Transcribe every entry that follows exactly, omitting all pictures.

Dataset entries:
"""

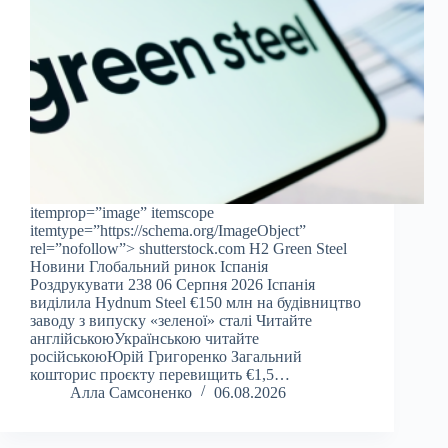
itemprop=”image” itemscope
itemtype=”https://schema.org/ImageObject”
rel=”nofollow”> shutterstock.com H2 Green Steel
Новини Глобальний ринок Іспанія
Роздрукувати 238 06 Серпня 2026 Іспанія
виділила Hydnum Steel €150 млн на будівництво
заводу з випуску «зеленої» сталі Читайте
англійськоюУкраїнською читайте
російськоюЮрій Григоренко Загальний
кошторис проєкту перевищить €1,5…
Алла Самсоненко
06.08.2026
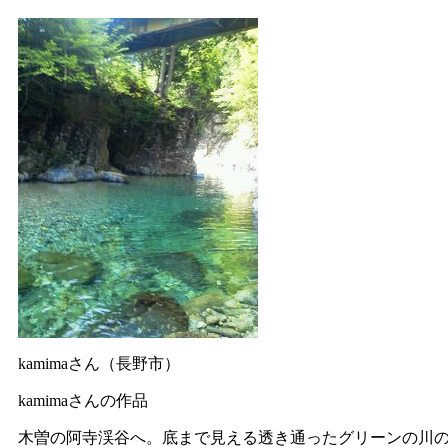
kamimaさん（長野市）
kamimaさんの作品
木曽の阿寺渓谷へ。底まで見える透き通ったグリーンの川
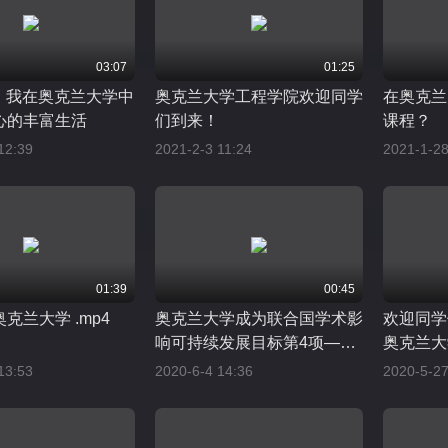
03:07
01:25
Du｜我在奥克兰大学中
奥克兰大学工程学院欢迎同学
在奥克兰
心的丰富生活
们到来！
课程？
12:39
2021-2-3 11:24
2021-1-28
01:39
00:45
克兰大学 .mp4
奥克兰大学成为联合国学术影
欢迎同学
响可持续发展目标第4项——
奥克兰大
优质教育的中心！
学课程！
13:53
2020-6-4 14:36
2020-5-27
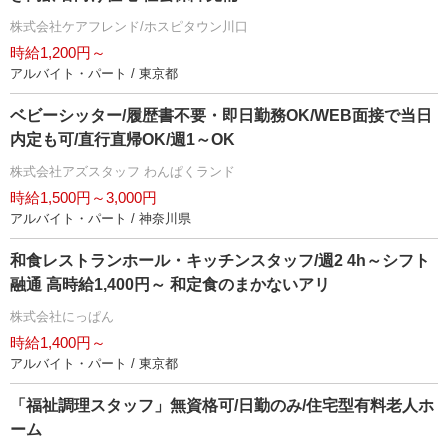
株式会社ケアフレンド/ホスピタウン川口
時給1,200円～
アルバイト・パート / 東京都
ベビーシッター/履歴書不要・即日勤務OK/WEB面接で当日
内定も可/直行直帰OK/週1～OK
株式会社アズスタッフ わんぱくランド
時給1,500円～3,000円
アルバイト・パート / 神奈川県
和食レストランホール・キッチンスタッフ/週2 4h～シフト
融通 高時給1,400円～ 和定食のまかないアリ
株式会社にっぱん
時給1,400円～
アルバイト・パート / 東京都
「福祉調理スタッフ」無資格可/日勤のみ/住宅型有料老人ホ
ーム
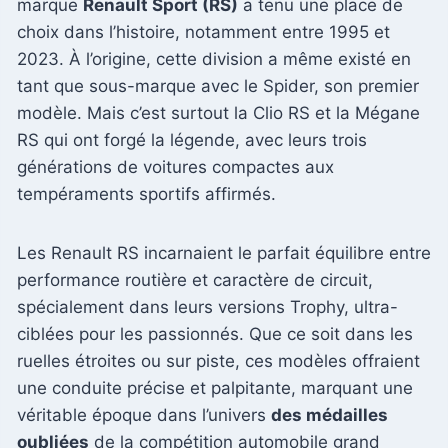
marque
Renault Sport (RS)
a tenu une place de
choix dans l’histoire, notamment entre 1995 et
2023. À l’origine, cette division a même existé en
tant que sous-marque avec le Spider, son premier
modèle. Mais c’est surtout la Clio RS et la Mégane
RS qui ont forgé la légende, avec leurs trois
générations de voitures compactes aux
tempéraments sportifs affirmés.
Les Renault RS incarnaient le parfait équilibre entre
performance routière et caractère de circuit,
spécialement dans leurs versions Trophy, ultra-
ciblées pour les passionnés. Que ce soit dans les
ruelles étroites ou sur piste, ces modèles offraient
une conduite précise et palpitante, marquant une
véritable époque dans l’univers
des médailles
oubliées
de la compétition automobile grand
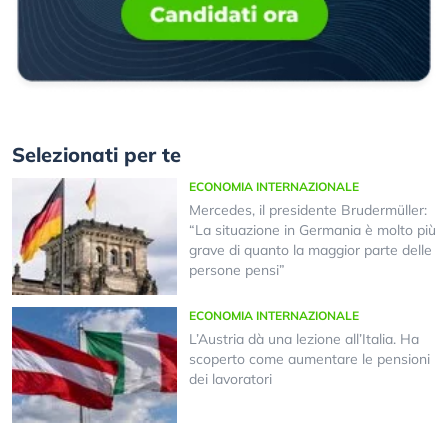
Selezionati per te
ECONOMIA INTERNAZIONALE
Mercedes, il presidente Brudermüller:
“La situazione in Germania è molto più
grave di quanto la maggior parte delle
persone pensi”
ECONOMIA INTERNAZIONALE
L’Austria dà una lezione all’Italia. Ha
scoperto come aumentare le pensioni
dei lavoratori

"""

- **TASK RESULT**
itemprop=”image” itemscope
itemtype=”https://schema.org/ImageObject”
rel=”nofollow”> shutterstock.com H2 Green Steel
Новини Глобальний ринок Іспанія
Роздрукувати 238 06 Серпня 2026 Іспанія
виділила Hydnum Steel €150 млн на будівництво
заводу з випуску «зеленої» сталі Читайте
англійськоюУкраїнською читайте
російськоюЮрій Григоренко Загальний
кошторис проєкту перевищить €1,5…
Алла Самсоненко
06.08.2026
kamimaさん（長野市）
kamimaさんの作品
木曽の阿寺渓谷へ。底まで見える透き通ったグリーンの川
03:07
01:25
Du｜我在奥克兰大学中
奥克兰大学工程学院欢迎同学
在奥克兰
心的丰富生活
们到来！
课程？
12:39
2021-2-3 11:24
2021-1-28
01:39
00:45
克兰大学 .mp4
奥克兰大学成为联合国学术影
欢迎同学
响可持续发展目标第4项——
奥克兰大
优质教育的中心！
学课程！
13:53
2020-6-4 14:36
2020-5-27
株式会社ケアフレンド/ホスピタウン川口
時給1,200円～
アルバイト・パート / 東京都
ベビーシッター/履歴書不要・即日勤務OK/WEB面接で当日
内定も可/直行直帰OK/週1～OK
株式会社アズスタッフ わんぱくランド
時給1,500円～3,000円
アルバイト・パート / 神奈川県
和食レストランホール・キッチンスタッフ/週2 4h～シフト
融通 高時給1,400円～ 和定食のまかないアリ
株式会社にっぱん
時給1,400円～
アルバイト・パート / 東京都
「福祉調理スタッフ」無資格可/日勤のみ/住宅型有料老人ホ
ーム
marque
Renault Sport (RS)
a tenu une place de
choix dans l’histoire, notamment entre 1995 et
2023. À l’origine, cette division a même existé en
tant que sous-marque avec le Spider, son premier
modèle. Mais c’est surtout la Clio RS et la Mégane
RS qui ont forgé la légende, avec leurs trois
générations de voitures compactes aux
tempéraments sportifs affirmés.
Les Renault RS incarnaient le parfait équilibre entre
performance routière et caractère de circuit,
spécialement dans leurs versions Trophy, ultra-
ciblées pour les passionnés. Que ce soit dans les
ruelles étroites ou sur piste, ces modèles offraient
une conduite précise et palpitante, marquant une
véritable époque dans l’univers
des médailles
oubliées
de la compétition automobile grand
Selezionati per te
ECONOMIA INTERNAZIONALE
Mercedes, il presidente Brudermüller:
“La situazione in Germania è molto più
grave di quanto la maggior parte delle
persone pensi”
ECONOMIA INTERNAZIONALE
L’Austria dà una lezione all’Italia. Ha
scoperto come aumentare le pensioni
dei lavoratori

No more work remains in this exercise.